錐体路 Tractus pyramidalis
脳の断面(模式図を含む)

aに対応する上丘を通る断面の模式図

bに対応する下丘を通る断面の模式図

cに対応する三叉神経の高さの断面の模式図

dに対応する延髄と橋の移行部の断面の模式図
脳の断面(模式図を含む)

eに対応する迷走神経の高さ(延髄)の断面の模式図

fに対応する延髄と脊髄の移行部(錐体交叉を通る断面)の模式図

J0892 (錐体路の経路(赤)および大脳橋の経路(側頭部:淡褐色、前頭部:濃褐色)、聴覚経路の終端(黄色)および腹側外側視床核からの中央ループと結合腕の間接的な延長(青))

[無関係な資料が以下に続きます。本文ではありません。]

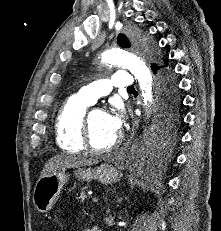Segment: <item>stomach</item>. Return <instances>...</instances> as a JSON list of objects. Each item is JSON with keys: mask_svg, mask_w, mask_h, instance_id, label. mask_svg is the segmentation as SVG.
Listing matches in <instances>:
<instances>
[{"mask_svg": "<svg viewBox=\"0 0 221 231\" xmlns=\"http://www.w3.org/2000/svg\"><path fill=\"white\" fill-rule=\"evenodd\" d=\"M74 174L81 180L94 179L103 184L116 183L122 176L119 170L109 162L95 168H78ZM69 176L65 170H58L39 178L33 192V204L39 212L45 213L52 209Z\"/></svg>", "mask_w": 221, "mask_h": 231, "instance_id": "stomach-1", "label": "stomach"}]
</instances>
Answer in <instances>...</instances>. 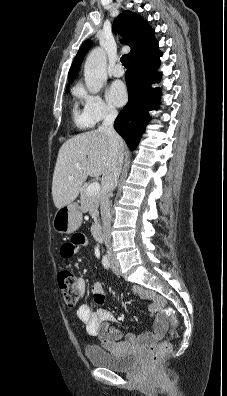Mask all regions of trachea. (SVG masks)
Masks as SVG:
<instances>
[{
  "label": "trachea",
  "mask_w": 227,
  "mask_h": 396,
  "mask_svg": "<svg viewBox=\"0 0 227 396\" xmlns=\"http://www.w3.org/2000/svg\"><path fill=\"white\" fill-rule=\"evenodd\" d=\"M121 63H122V65L124 66V67H128V65H129V57H128V55L127 54H124L122 57H121Z\"/></svg>",
  "instance_id": "1"
}]
</instances>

J0893(錐体路:赤、二次視放線:オレンジ、前頭橋路:茶褐色、側頭橋路:うす茶、聴放線:黄、一次視放線:紫、前視床脚:青、結合腕:緑、視床腹側核からの皮質路:青)

J0895 (16日齢の大脳半球の断面)
解剖学的構造
起始と経路
- 錐体路は主に大脳皮質の運動野(一次運動野、運動前野、補足運動野)から起始する (Dum and Strick, 2002)。
- 大脳皮質第5層(内錐体細胞層)の大型錐体細胞(ベッツ細胞を含む)がその起始細胞である (Jones and Wise, 1977)。
- 皮質脊髄線維は内包後脚を通過し、中脳の大脳脚、橋底部、延髄の錐体を下行する (Nieuwenhuys et al., 2008)。
- 延髄下端で91~97%の線維が交差し、錐体交叉を形成する (Carpenter, 1991)。
- 交差した線維は対側の脊髄側索を下行し(外側皮質脊髄路)、交差しない線維は前索を下行する(前皮質脊髄路) (Porter and Lemon, 1993)。
神経線維の構成
- 錐体路は有髄神経線維で構成され、直径の大きい線維が多く含まれる (Lemon, 2008)。
- 線維の一部は脊髄前角の運動ニューロンに直接接続し、一部は介在ニューロンを介して間接的に接続する (Rothwell, 1994)。
- 一部の線維は脳幹の運動性脳神経核(三叉神経運動核、顔面神経核、舌下神経核など)に終止し、皮質延髄路を構成する (Nudo and Frost, 2009)。
終止
- 主な終止部位は脊髄の前角細胞および中間帯の介在ニューロンである (Porter and Lemon, 1993)。
- 頸髄と腰髄では、特に指や足趾の微細運動を制御する運動ニューロンへの直接投射が豊富である (Lemon, 2008)。
系統発生学的特徴
- 錐体路は系統発生学的に新しい神経路であり、高等哺乳類、特に霊長類で高度に発達している (Nudo and Frost, 2009)。
- ヒトでは他の霊長類と比較して錐体路の線維数が多く、運動ニューロンへの直接投射が豊富である (Martin, 2005)。